Dataset entries:
^^^^^^^^
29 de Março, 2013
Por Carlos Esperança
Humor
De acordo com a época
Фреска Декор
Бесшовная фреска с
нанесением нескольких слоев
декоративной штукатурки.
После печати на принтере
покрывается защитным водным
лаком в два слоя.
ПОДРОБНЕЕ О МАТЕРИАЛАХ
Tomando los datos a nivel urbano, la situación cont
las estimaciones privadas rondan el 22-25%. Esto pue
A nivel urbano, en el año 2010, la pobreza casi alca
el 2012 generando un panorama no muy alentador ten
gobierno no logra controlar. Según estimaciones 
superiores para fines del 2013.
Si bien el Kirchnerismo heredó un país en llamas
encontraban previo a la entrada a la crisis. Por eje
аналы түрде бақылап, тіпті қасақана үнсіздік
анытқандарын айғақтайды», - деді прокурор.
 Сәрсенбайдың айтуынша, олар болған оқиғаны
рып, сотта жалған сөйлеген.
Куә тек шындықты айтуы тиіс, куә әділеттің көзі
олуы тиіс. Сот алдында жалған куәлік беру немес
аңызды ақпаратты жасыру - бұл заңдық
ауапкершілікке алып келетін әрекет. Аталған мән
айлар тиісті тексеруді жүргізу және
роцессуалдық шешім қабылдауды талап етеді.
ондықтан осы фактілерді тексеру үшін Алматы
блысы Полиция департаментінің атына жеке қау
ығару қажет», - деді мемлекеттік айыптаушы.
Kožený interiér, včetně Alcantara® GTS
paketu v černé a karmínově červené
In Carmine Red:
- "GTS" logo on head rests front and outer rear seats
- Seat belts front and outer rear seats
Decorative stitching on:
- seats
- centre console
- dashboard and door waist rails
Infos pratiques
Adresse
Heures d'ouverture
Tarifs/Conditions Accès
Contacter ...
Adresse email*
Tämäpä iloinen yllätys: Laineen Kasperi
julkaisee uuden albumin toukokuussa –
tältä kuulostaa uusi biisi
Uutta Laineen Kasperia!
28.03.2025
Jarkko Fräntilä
^^^^^^^^
Your task – Please go through the data above and copy each line containing the word "urbano".

Task response –
Tomando los datos a nivel urbano, la situación cont
A nivel urbano, en el año 2010, la pobreza casi alca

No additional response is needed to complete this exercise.